Extracted records:
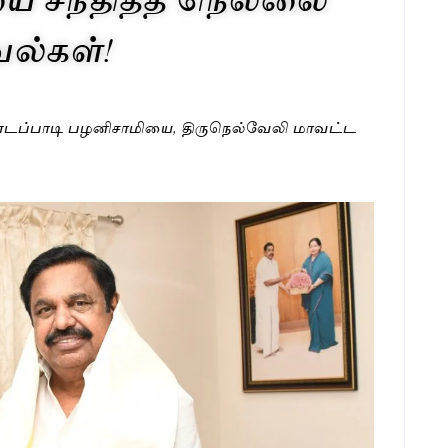
வல்கள்!
ளர் எடப்பாடி பழனிசாமியை, திருநெல்வேலி மாவட்ட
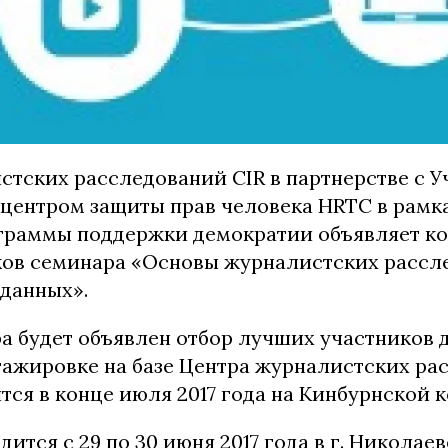
стских расследований CIR в партнерстве с У
центром защиты прав человека HRTC в рамк
граммы поддержки демократии объявляет к
ков семинара «Основы журналистских рассл
данных».
ра будет объявлен отбор лучших участников 
тажировке на базе Центра журналистских ра
тся в конце июля 2017 года на Кинбурнской к
ится с 29 по 30 июня 2017 года в г. Николаев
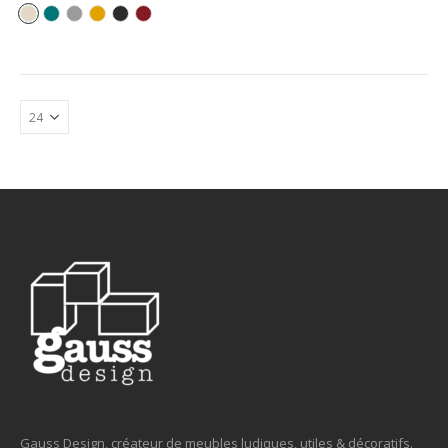
Gauss Design, créateur de meubles ludiques, utiles & décoratifs.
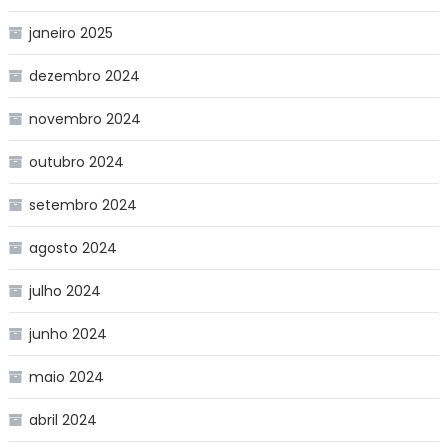
janeiro 2025
dezembro 2024
novembro 2024
outubro 2024
setembro 2024
agosto 2024
julho 2024
junho 2024
maio 2024
abril 2024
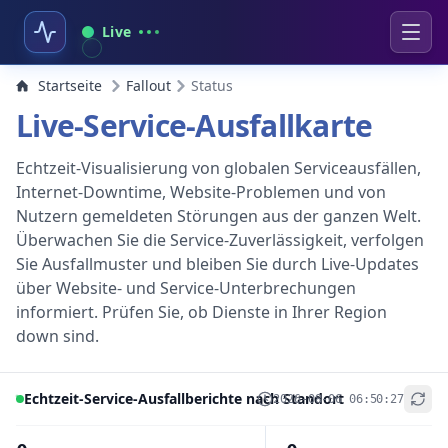
Live
Startseite
Fallout
Status
Live-Service-Ausfallkarte
Echtzeit-Visualisierung von globalen Serviceausfällen,
Internet-Downtime, Website-Problemen und von
Nutzern gemeldeten Störungen aus der ganzen Welt.
Überwachen Sie die Service-Zuverlässigkeit, verfolgen
Sie Ausfallmuster und bleiben Sie durch Live-Updates
über Website- und Service-Unterbrechungen
informiert. Prüfen Sie, ob Dienste in Ihrer Region
down sind.
Echtzeit-Service-Ausfallberichte nach Standort
2026-08-06 06:50:27
+
−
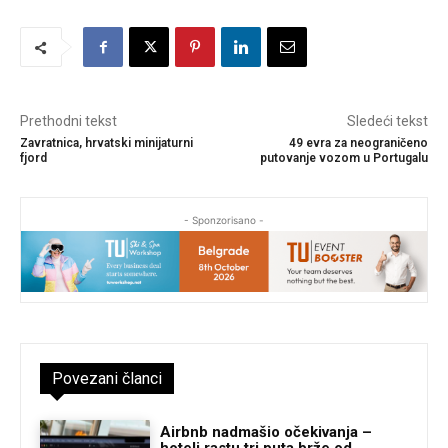
Prethodni tekst
Sledeći tekst
Zavratnica, hrvatski minijaturni
49 evra za neograničeno
fjord
putovanje vozom u Portugalu
- Sponzorisano -
Povezani članci
Airbnb nadmašio očekivanja –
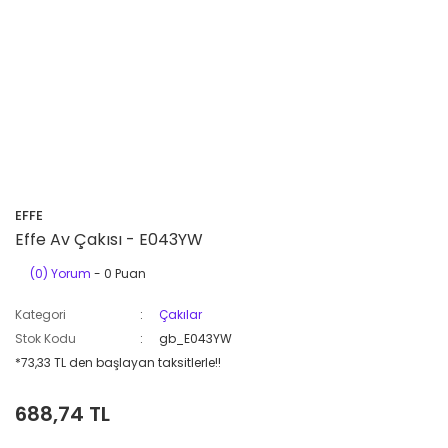
EFFE
Effe Av Çakısı - E043YW
(0) Yorum
- 0 Puan
Kategori
Çakılar
Stok Kodu
gb_E043YW
*73,33 TL den başlayan taksitlerle!!
688,74 TL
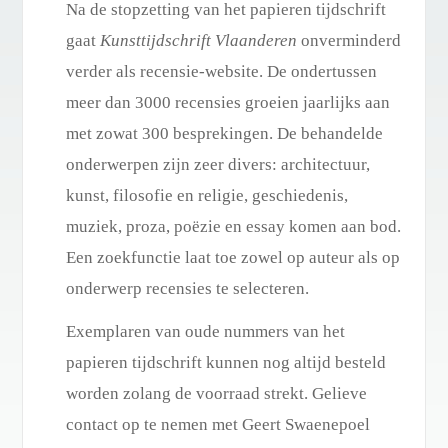
Na de stopzetting van het papieren tijdschrift
gaat
Kunsttijdschrift Vlaanderen
onverminderd
verder als recensie-website. De ondertussen
meer dan 3000 recensies groeien jaarlijks aan
met zowat 300 besprekingen. De behandelde
onderwerpen zijn zeer divers: architectuur,
kunst, filosofie en religie, geschiedenis,
muziek, proza, poëzie en essay komen aan bod.
Een zoekfunctie laat toe zowel op auteur als op
onderwerp recensies te selecteren.
Exemplaren van oude nummers van het
papieren tijdschrift kunnen nog altijd besteld
worden zolang de voorraad strekt. Gelieve
contact op te nemen met Geert Swaenepoel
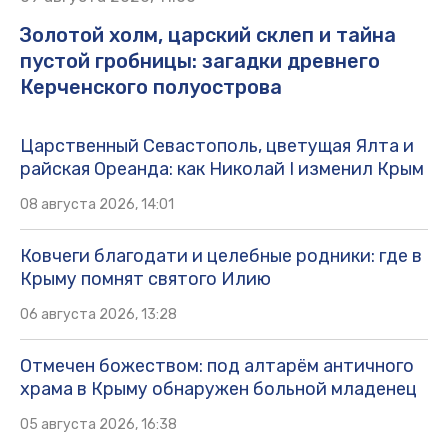
Золотой холм, царский склеп и тайна
пустой гробницы: загадки древнего
Керченского полуострова
Царственный Севастополь, цветущая Ялта и
райская Ореанда: как Николай I изменил Крым
08 августа 2026, 14:01
Ковчеги благодати и целебные родники: где в
Крыму помнят святого Илию
06 августа 2026, 13:28
Отмечен божеством: под алтарём античного
храма в Крыму обнаружен больной младенец
05 августа 2026, 16:38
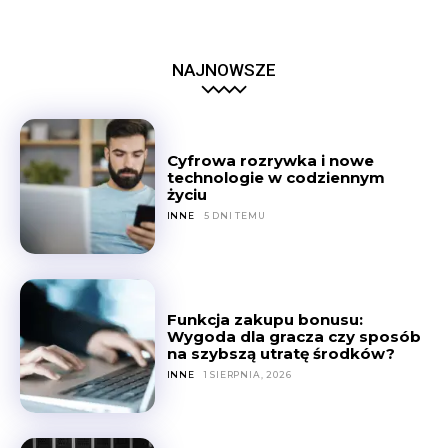
NAJNOWSZE
Cyfrowa rozrywka i nowe
technologie w codziennym
życiu
INNE
5 DNI TEMU
Funkcja zakupu bonusu:
Wygoda dla gracza czy sposób
na szybszą utratę środków?
INNE
1 SIERPNIA, 2026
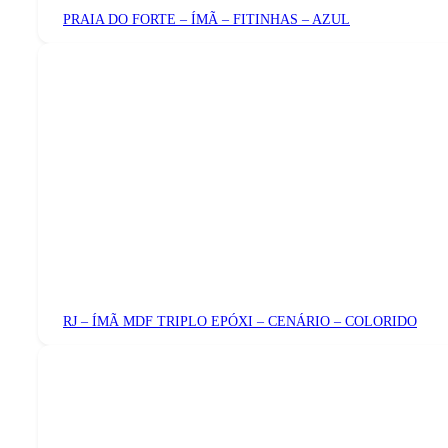
PRAIA DO FORTE – ÍMÃ – FITINHAS – AZUL
RJ – ÍMÃ MDF TRIPLO EPÓXI – CENÁRIO – COLORIDO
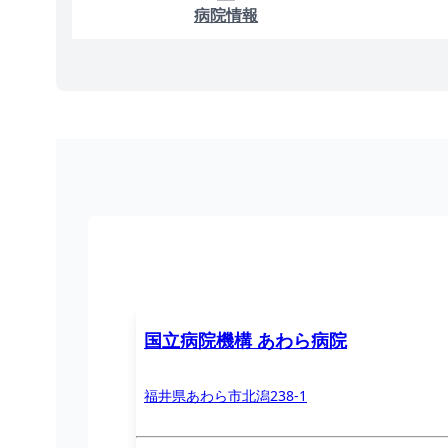
病院情報
国立病院機構 あわら病院
福井県あわら市北潟238-1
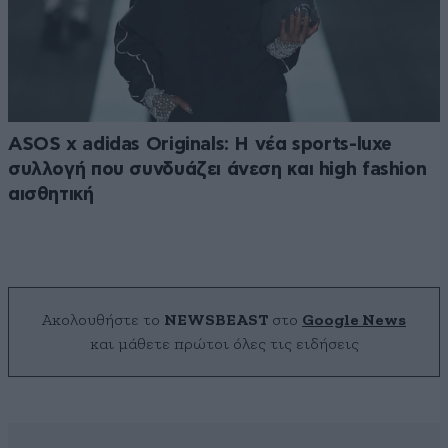
ASOS x adidas Originals: Η νέα sports-luxe
συλλογή που συνδυάζει άνεση και high fashion
αισθητική
Ακολουθήστε το
NEWSBEAST
στο
Google News
και μάθετε πρώτοι όλες τις ειδήσεις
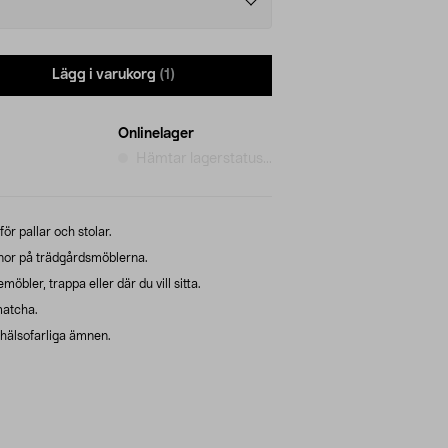
Lägg i varukorg
(1)
Onlinelager
Hämtar lagerstatus...
ör pallar och stolar.
ynor på trädgårdsmöblerna.
möbler, trappa eller där du vill sitta.
matcha.
r hälsofarliga ämnen.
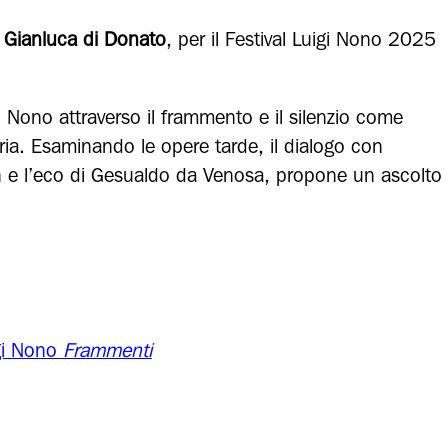
o
Gianluca di Donato
, per il Festival Luigi Nono 2025
gi Nono attraverso il frammento e il silenzio come
ria. Esaminando le opere tarde, il dialogo con
 e l’eco di Gesualdo da Venosa, propone un ascolto
gi Nono
Frammenti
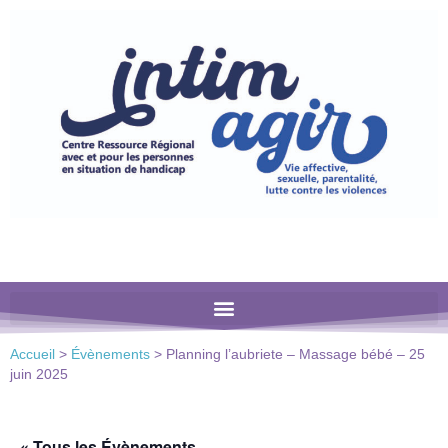
Veuillez
noter
:
Ce
site
Web
comprend
un
système
d'accessibilité.
Accueil
>
Évènements
>
Planning l’aubriete – Massage bébé – 25
juin 2025
« Tous les Évènements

*Your objective*. Only the number is wanted: how many lines in the entries above contain the word "papieren"?

*Written response*. 2